Angesichts der immer aggressiveren Einmischung der EU und der USA in die Krise ging der Kreml vor zwei Wochen dazu über, Lukaschenko offen zu unterstützen. Seither hat die EU ihre Unterstützung der Opposition weiter ausgeweitet. Am Freitag forderte Swetlana Tichanowskaja in einer Rede vor dem UN-Sicherheitsrat die Entsendung internationaler Beobachter nach Belarus. Obwohl sie die „Kollaboration mit dem Regime“ als „Unterstützung für Gewalt und erschütternde Menschenrechtsverletzungen“ verurteilt, strebt ihre Opposition weiterhin einen Dialog mit dem Regime an.

Am Sonntag demonstrierten in Minsk und anderen Städten des Landes erneut Zehntausende beim „Marsch der Einheit“, zu dem die Opposition aufgerufen hatte. Die Demonstrationen waren jedoch deutlich kleiner als in der Woche zuvor, und auch die Streiks beginnen Berichten zufolge abzuklingen. Mehrere führende Oppositionelle wurden verhaftet und ihre Wohnungen durchsucht.

Alexander Jaroschuk, der Vorsitzende des belarussischen Kongresses Demokratischer Gewerkschaften, die die Nato-freundliche Opposition unterstützen, erklärte vor dem Europaparlament, Lukaschenkos Vereidigung in Minsk könne zu einem „massiven Blutvergießen“ führen. Er rief die EU zu einer Intervention in Belarus auf, da andernfalls eine Tragödie „möglich“ sei.

Am Montag wurde Maria Kolesnikowa vom Koordinationsrat der Opposition am helllichten Tag verhaftet und gilt seither als vermisst. Vor ihrem Verschwinden hatte sie angekündigt, die Opposition werde eine internationale Untersuchung gegen Lukaschenko einleiten, weil er die „nationale Sicherheit von Belarus“ gefährdet. Damit meinte sie, dass er sich angesichts der innenpolitischen Krise an den russischen Präsidenten Wladimir Putin um Hilfe gewandt hatte.

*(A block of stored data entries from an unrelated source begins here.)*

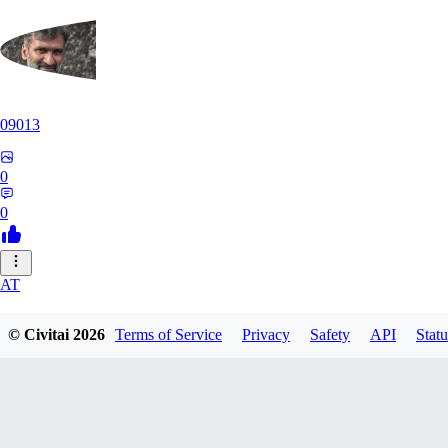
09013
0
0
AT
atriasbenton1210
© Civitai
2026
Terms of Service
Privacy
Safety
API
Statu
0
0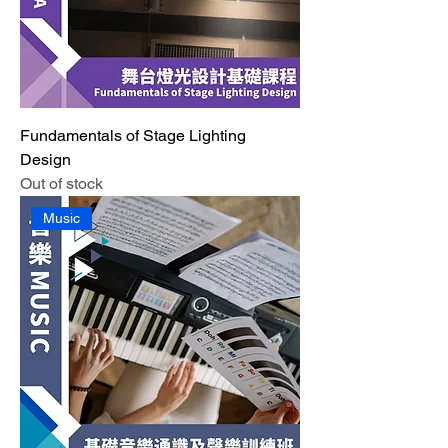
Fundamentals of Stage Lighting
Design
Out of stock
Music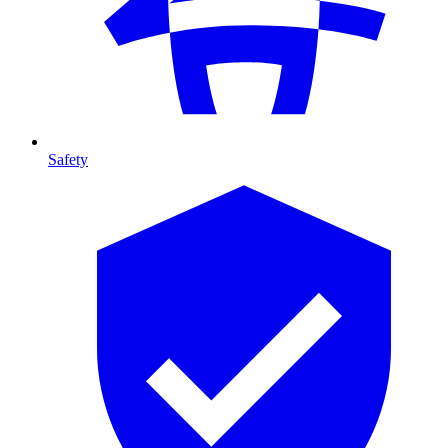
Safety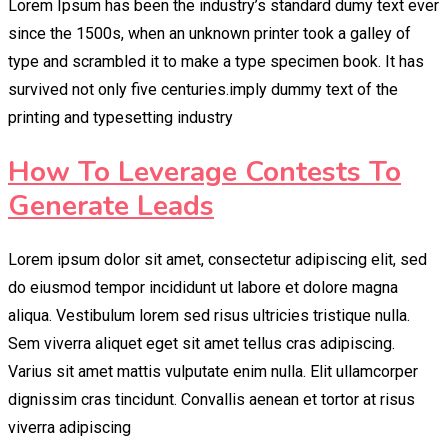
Lorem Ipsum has been the industry’s standard dumy text ever
since the 1500s, when an unknown printer took a galley of
type and scrambled it to make a type specimen book. It has
survived not only five centuries.imply dummy text of the
printing and typesetting industry
How To Leverage Contests To
Generate Leads
Lorem ipsum dolor sit amet, consectetur adipiscing elit, sed
do eiusmod tempor incididunt ut labore et dolore magna
aliqua. Vestibulum lorem sed risus ultricies tristique nulla.
Sem viverra aliquet eget sit amet tellus cras adipiscing.
Varius sit amet mattis vulputate enim nulla. Elit ullamcorper
dignissim cras tincidunt. Convallis aenean et tortor at risus
viverra adipiscing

Waleri Zepkalo, ein weiterer Oppositionspolitiker, erklärte: „Wir arbeiten mit internationalen Anwälten in den USA und Europa zusammen, um alles Nötige für eine oder mehrere Ermittlungsverfahren gegen Lukaschenko vor einem internationalen Gerichtshof zu sammeln.“

Bundesaußenminister Heiko Maas forderte am Montag in einem Interview mit der Bild „Klarheit um den Verbleib und die Freilassung aller politischer Gefangener in Belarus. Die fortgesetzten Verhaftungen und Repressionen, auch und vor allem gegen die Mitglieder des Koordinierungsrates, sind nicht hinnehmbar.“

Die Inszenierung der imperialistischen Mächte als Verteidiger der „Demokratie“ und Gegner von Polizeistaatsmaßnahmen in Belarus sind der Gipfel der Heuchelei. Die deutsche Regierung hat in ihrem eigenen Land in den letzten Jahren mehrfach linke Proteste gewaltsam niedergeschlagen und Neonazi-Netzwerke im Staat, der Polizei und dem Militär finanziert und aufgebaut.

Die Intervention der EU in die Krise in Belarus und die Stärkung der Opposition ist vor allem von zwei Anliegen motiviert: Angesichts der zunehmenden inner-imperialistischen Gegensätze und der Klassenspannungen im Inland versuchen die imperialistischen Mächte, erstens die Streikbewegung der Arbeiterklasse unter Kontrolle zu bringen und zweitens ihre eigenen wirtschaftlichen und geopolitischen Interessen in Osteuropa durchzusetzen.